┌─ Study material

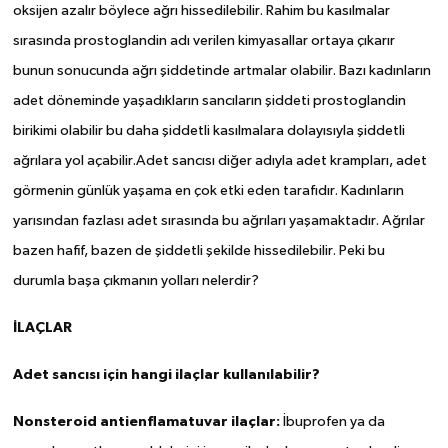
oksijen azalır böylece ağrı hissedilebilir. Rahim bu kasılmalar
sırasında prostoglandin adı verilen kimyasallar ortaya çıkarır
bunun sonucunda ağrı şiddetinde artmalar olabilir. Bazı kadınların
adet döneminde yaşadıkların sancıların şiddeti prostoglandin
birikimi olabilir bu daha şiddetli kasılmalara dolayısıyla şiddetli
ağrılara yol açabilir.Adet sancısı diğer adıyla adet krampları, adet
görmenin günlük yaşama en çok etki eden tarafıdır. Kadınların
yarısından fazlası adet sırasında bu ağrıları yaşamaktadır. Ağrılar
bazen hafif, bazen de şiddetli şekilde hissedilebilir. Peki bu
durumla başa çıkmanın yolları nelerdir?
İLAÇLAR
Adet sancısı için hangi ilaçlar kullanılabilir?
Nonsteroid antienflamatuvar ilaçlar:
İbuprofen ya da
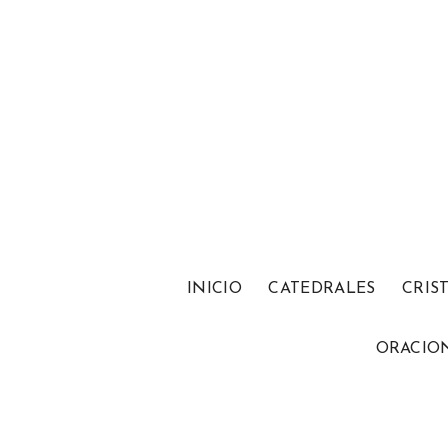
INICIO
CATEDRALES
CRIS
ORACIO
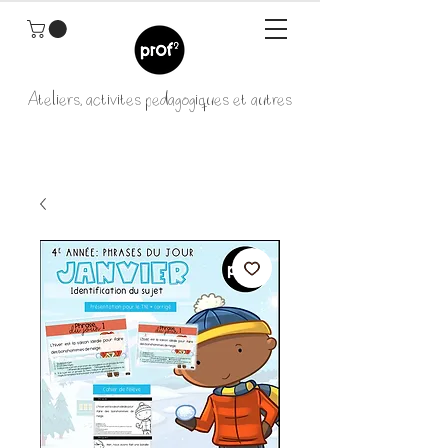
Ateliers, activités pédagogiques et autres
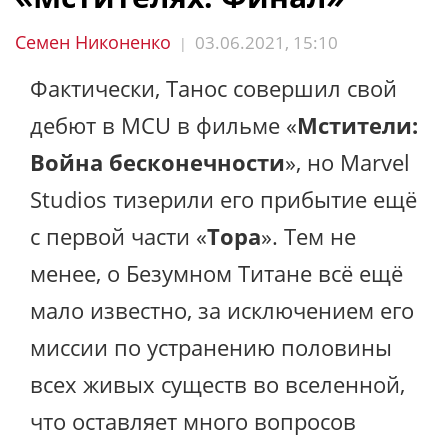
Семен Никоненко
03.06.2021, 15:10
|
Фактически, Танос совершил свой
дебют в MCU в фильме «
Мстители:
Война бесконечности
», но Marvel
Studios тизерили его прибытие ещё
с первой части «
Тора
». Тем не
менее, о Безумном Титане всё ещё
мало известно, за исключением его
миссии по устранению половины
всех живых существ во вселенной,
что оставляет много вопросов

└─

Tell how many lines of the data include the word "sancısı", and nothing else.

2